■ **Work task**: Retype the lines of the material below, exactly and only, from the one containing "bbPress.org" through the last line, with pictures left out.

(Records for this task begins)

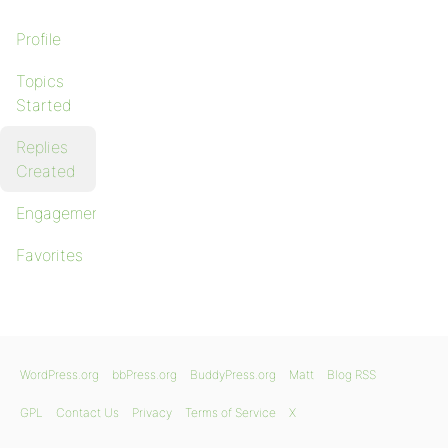
Profile
Topics
Started
Replies
Created
Engagements
Favorites
WordPress.org
bbPress.org
BuddyPress.org
Matt
Blog RSS
GPL
Contact Us
Privacy
Terms of Service
X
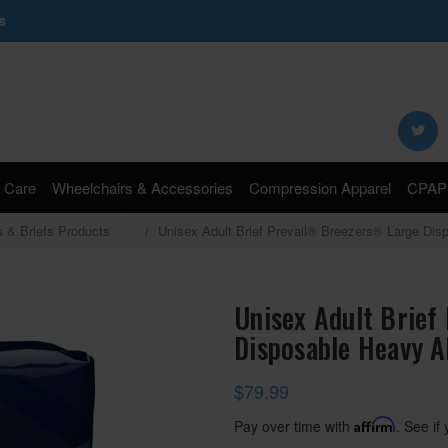
s
Search
Keyword:
 Care
Wheelchairs & Accessories
Compression Apparel
CPAP 
s & Briefs Products
Unisex Adult Brief Prevail® Breezers® Large Di
Unisex Adult Brief
Disposable Heavy A
$79.99
Pay over time with
Affirm
. See if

(Records for this task ends)

■ **Solution to this task**:
bbPress.org
BuddyPress.org
Matt
Blog RSS
GPL
Contact Us
Privacy
Terms of Service
X
s
Search
Keyword:
 Care
Wheelchairs & Accessories
Compression Apparel
CPAP 
s & Briefs Products
Unisex Adult Brief Prevail® Breezers® Large Di
Unisex Adult Brief
Disposable Heavy A
$79.99
Pay over time with
Affirm
. See if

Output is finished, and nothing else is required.